Could we "invent" a number $h$ such that $h = {{1}\over{0}}$, similarly to the way we "invented" $i=\sqrt{-1}$? $\sqrt{-1}$ was completely undefined in the world before complex numbers. So we came up with $i$. 
$1\over0$ is completely undefined in today's world; is there a reason we haven't come up with a new unit to define it? Is it even possible, or would it create logical inconsistencies?
 What would be the effect on modern math if we did so?
 A: You could do this, but you'd have to sacrifice associativity of multiplication. Presumably $h\cdot 0$ should equal $1$, but then $h\cdot(0\cdot 0) = h\cdot 0 = 1$, while $(h\cdot 0)\cdot 0 = 1\cdot 0 =0 $
A: The imaginary unit was "invented" because we wanted to solve algebraic equations with formulas involving roots.
There seems to be no reason for "inventing" such a number.
This is the main reason (I think) why we don't invent such a number.
Whould it be usefull anywhere at all?
A: There are the dual numbers, which is another two dimensional associative algebra over the reals like the complex numbers. The basis elements are 1 and h, where we define h as a nonzero number whose square is zero. 

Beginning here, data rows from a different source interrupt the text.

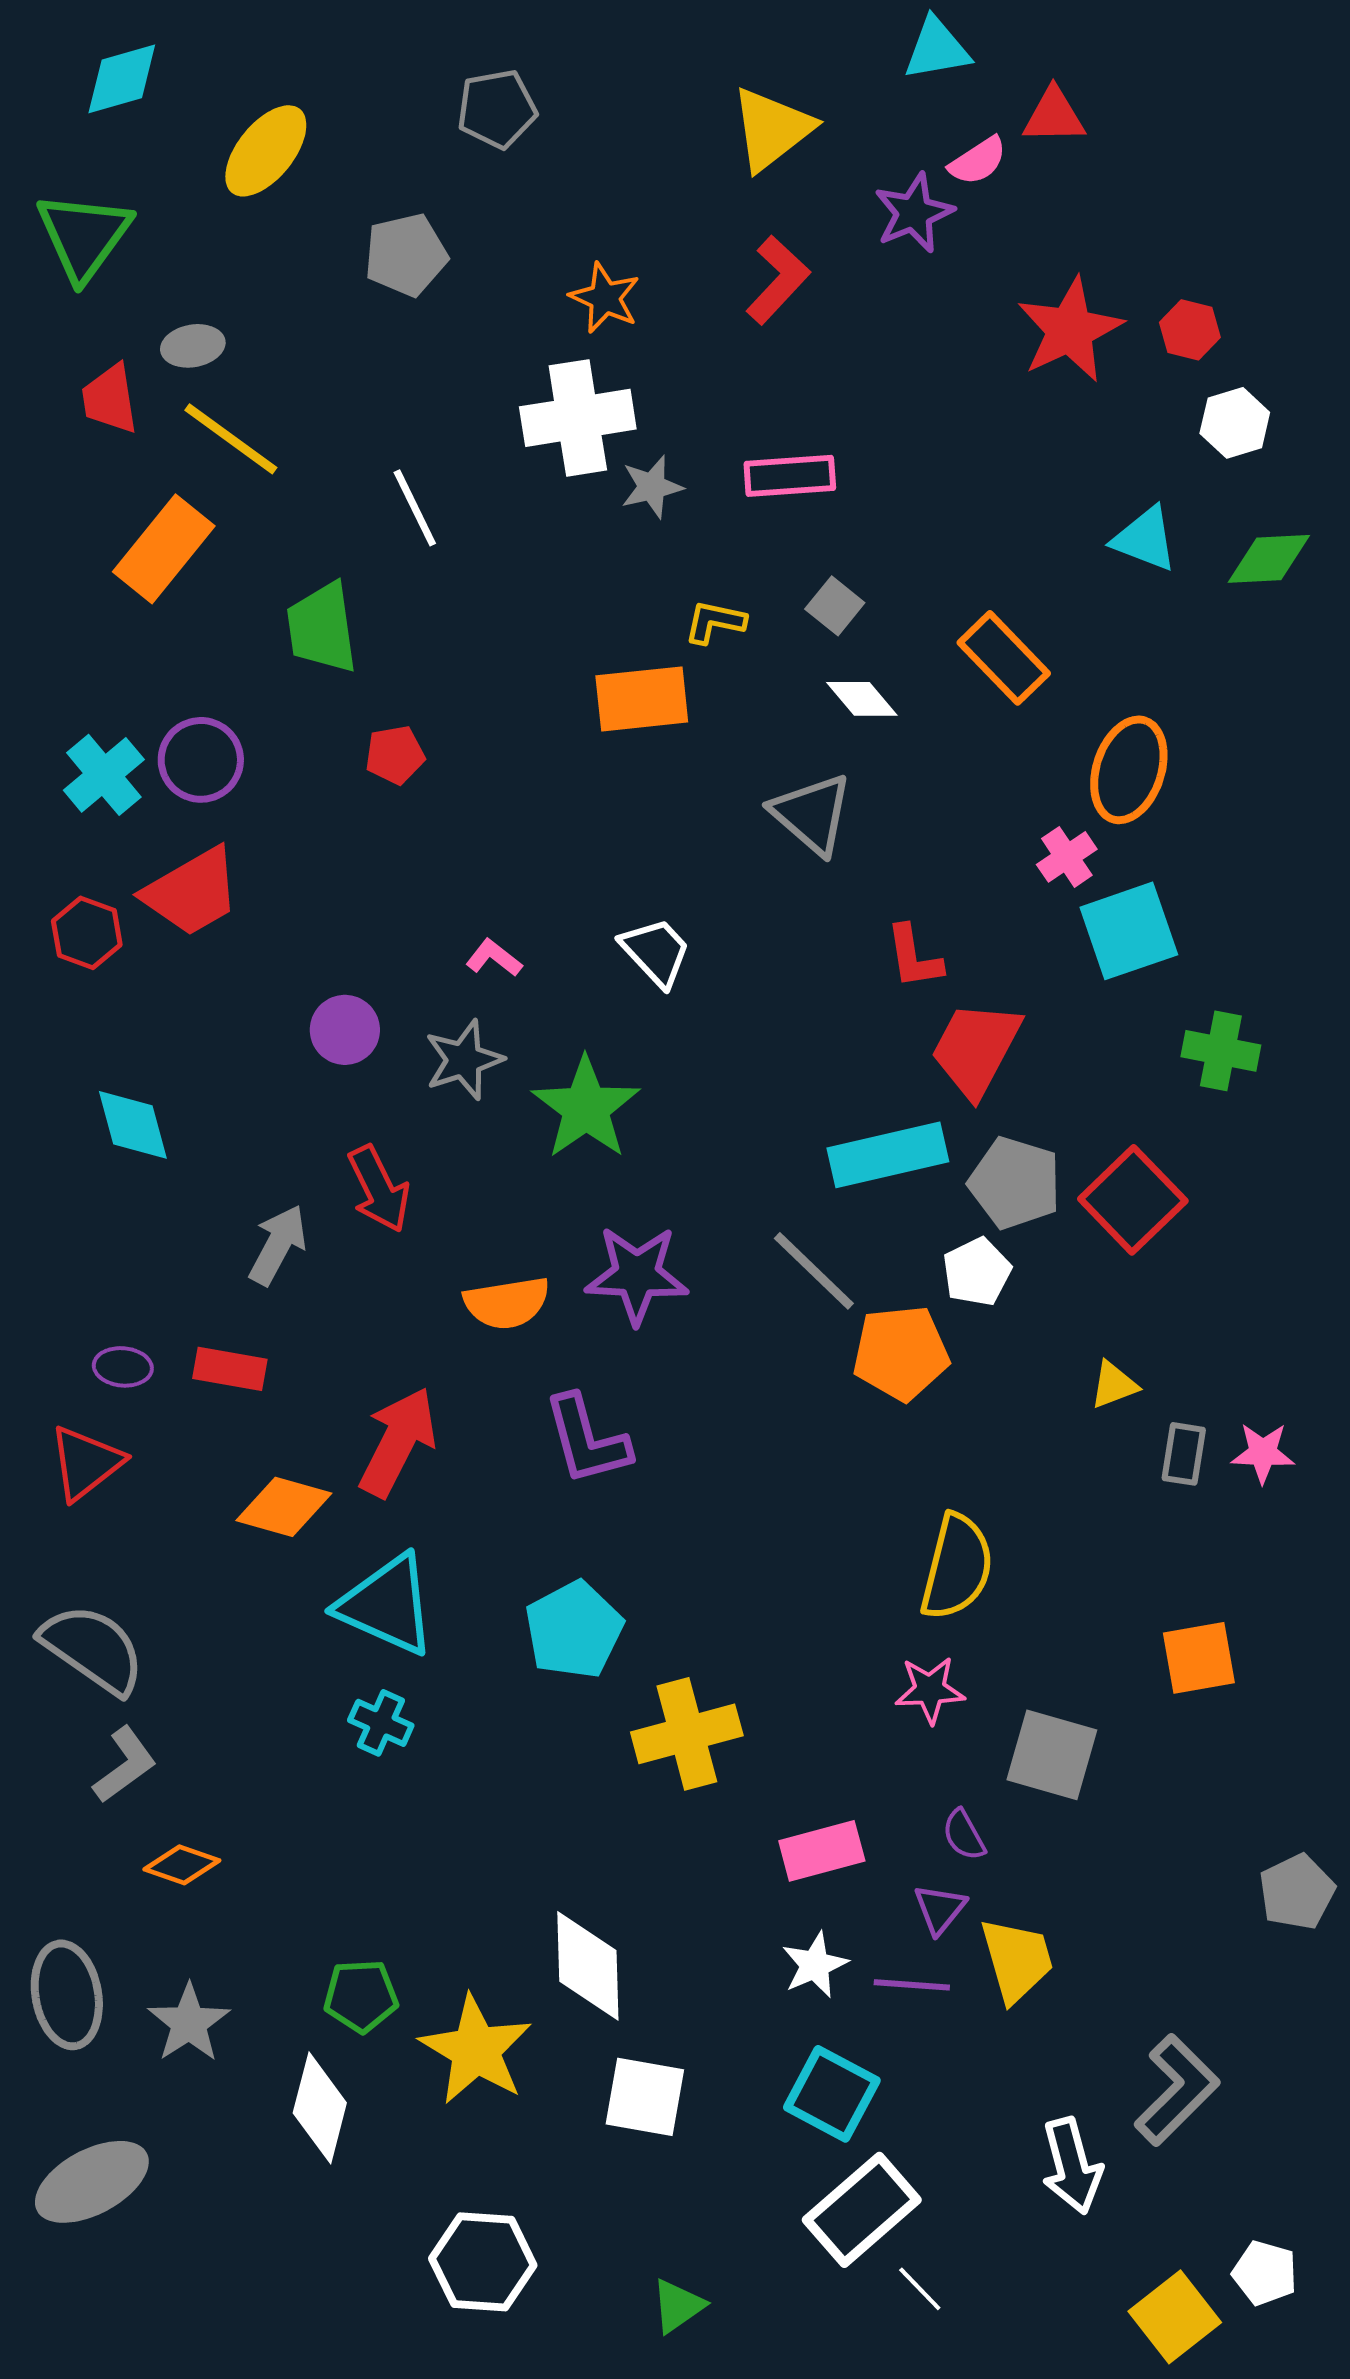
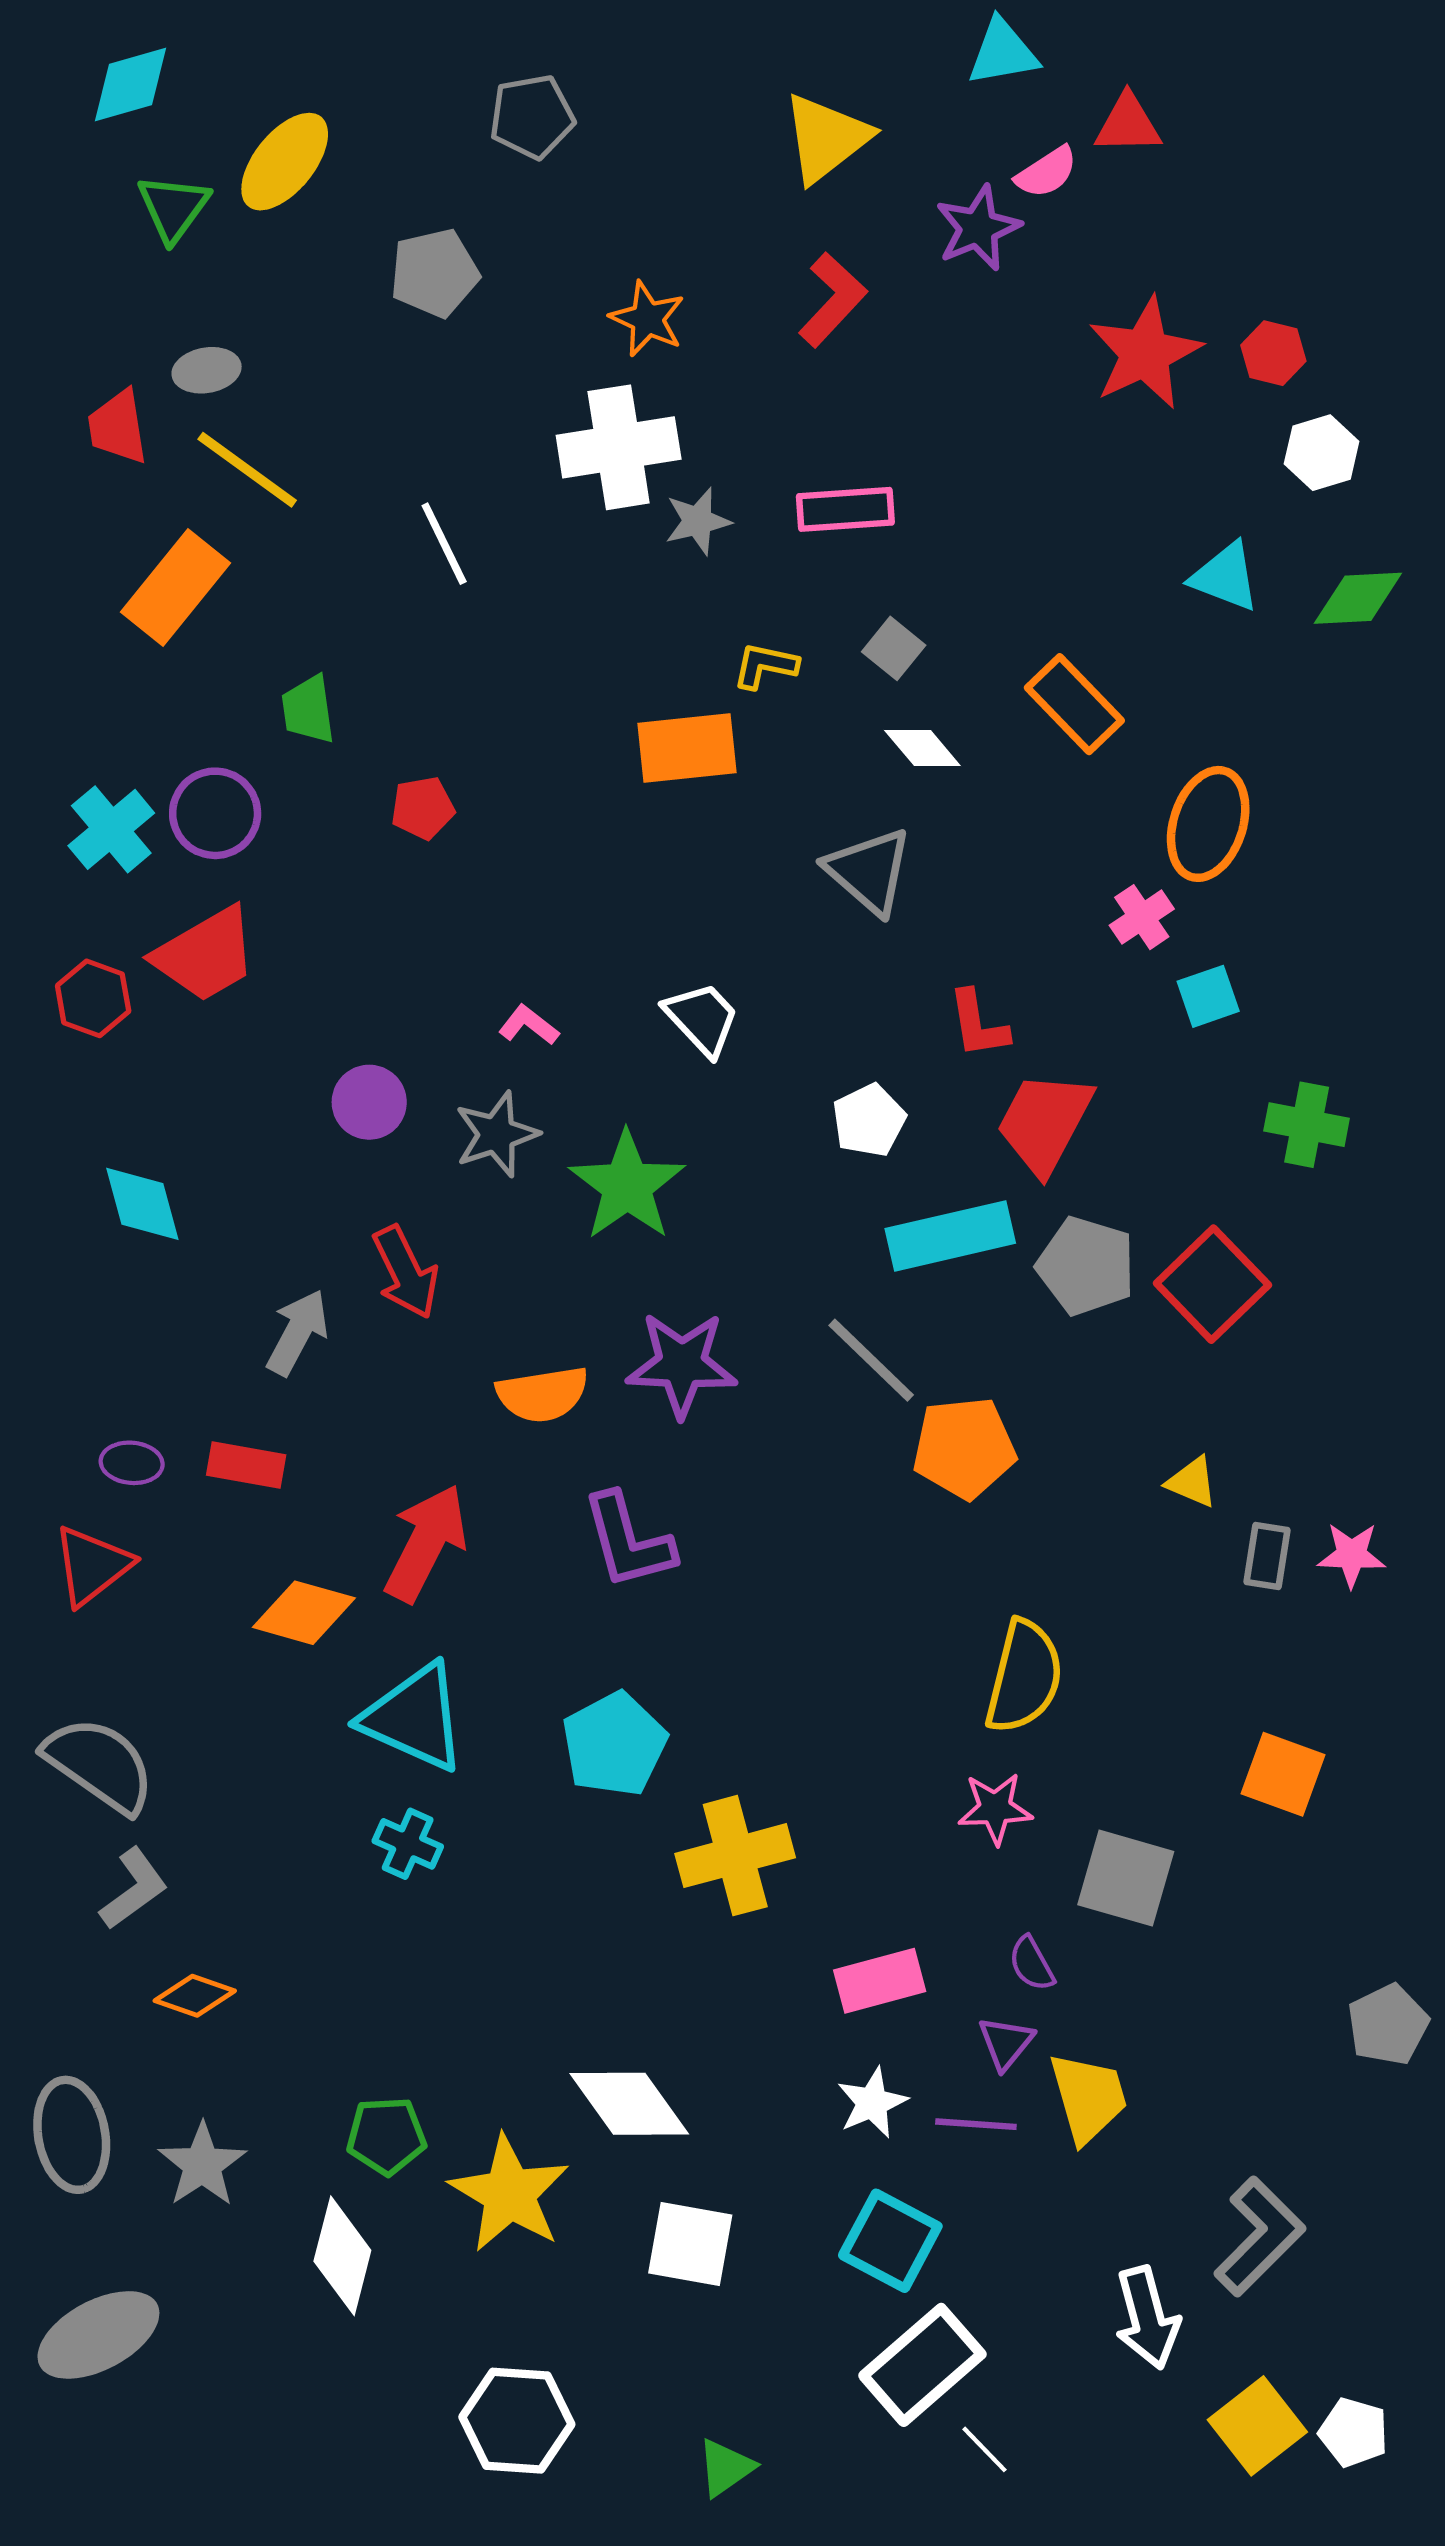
green triangle: (84, 236) -> (173, 208), moved, size x0.7
green trapezoid: (322, 628) -> (308, 709), moved, size x0.7
cyan square: (1129, 931) -> (1208, 996), size x0.6
white pentagon: (977, 1272) -> (869, 1120), moved
yellow triangle: (1114, 1385) -> (1192, 1482), turned 44
orange square: (1199, 1658) -> (1283, 1774), turned 30
white diamond: (588, 1966) -> (629, 2104), turned -34
yellow square: (1175, 2317) -> (1257, 2426), moved

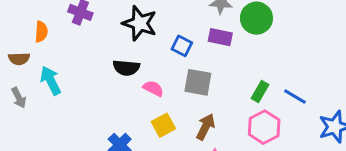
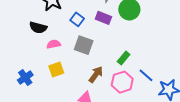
pink semicircle: (153, 88) -> (54, 44), turned -48
blue line: (295, 96) -> (146, 75), moved
brown arrow: (206, 127) -> (96, 74), moved

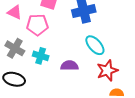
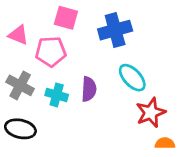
purple semicircle: (69, 66) -> (89, 89), moved, turned 96

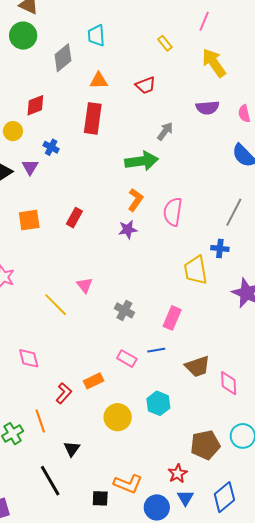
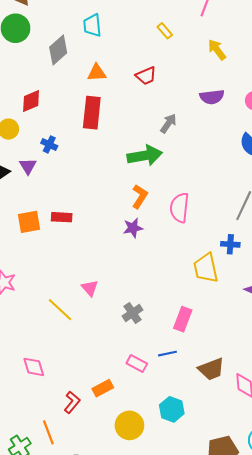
yellow arrow: (214, 63) -> (217, 50), size x0.7
red rectangle: (74, 218) -> (62, 217), moved, turned 66
gray cross: (124, 310) -> (132, 313), turned 30

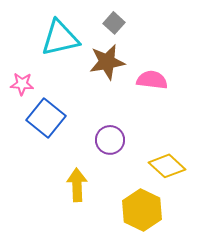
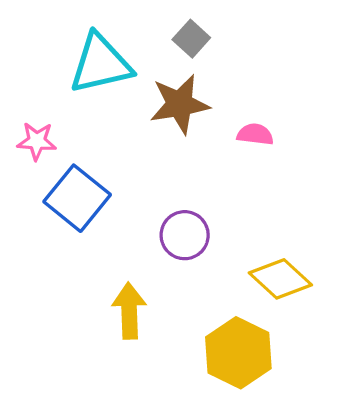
pink semicircle: (152, 80) -> (255, 134), size x0.7

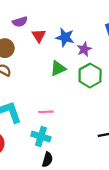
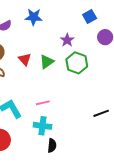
red triangle: (39, 36) -> (25, 59), moved
blue star: (65, 37) -> (34, 17), moved

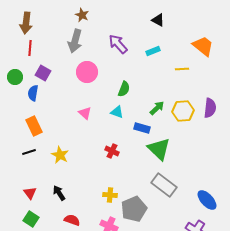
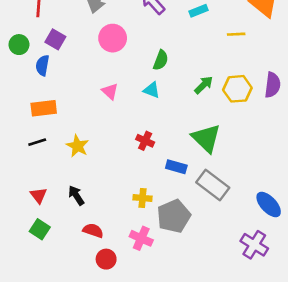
orange rectangle: (34, 126) -> (44, 108), turned -72
blue rectangle: (142, 128) -> (176, 167), moved

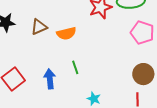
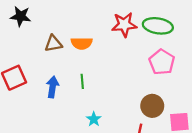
brown triangle: (39, 27) -> (53, 44), moved

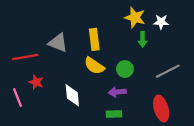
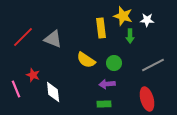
yellow rectangle: (94, 39) -> (101, 28), moved
red line: (25, 57) -> (23, 37), moved, turned -35
white diamond: (72, 95) -> (53, 92), moved

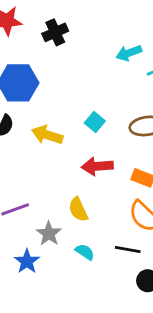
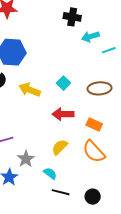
black cross: (55, 32) -> (72, 17), moved, turned 30
yellow semicircle: (78, 210) -> (60, 147), moved, turned 66
black line: (128, 250) -> (61, 192), moved

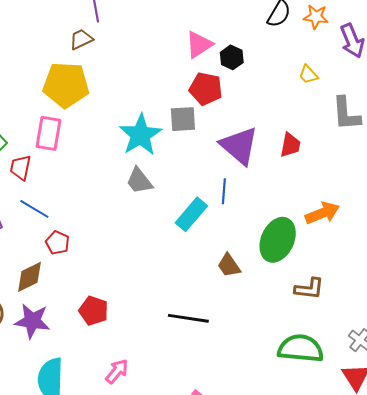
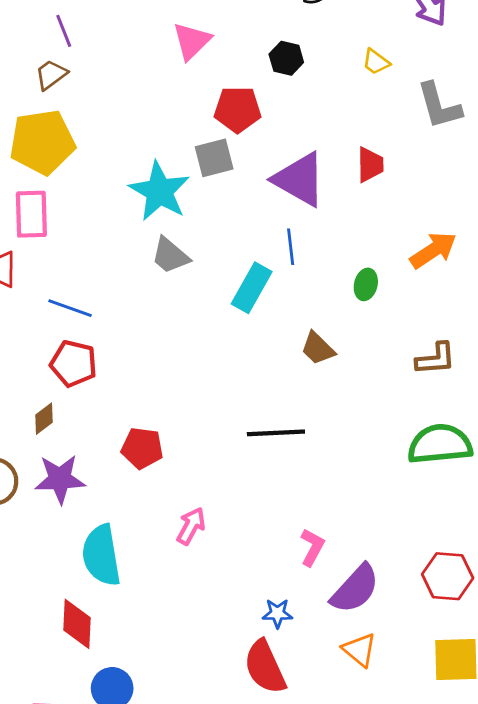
pink triangle: (199, 45) -> (192, 41), moved
black hexagon: (232, 57) -> (286, 58), moved
blue line: (34, 209) -> (70, 308), moved
green ellipse: (278, 240) -> (366, 284), moved, size x0.5
red pentagon: (57, 243) -> (74, 363), size x1.4
brown diamond: (29, 277) -> (44, 419), size x0.7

A: It isn't mathematically consistent with our concepts of multiplication. However, in a similar vein of reasoning, mathematicians sometimes employ the extended real numbers, which are basically the real numbers with two new elements, positive and negative infinity. Although it still isn't 1/0, defining these two numbers has a lot of use in measure theory.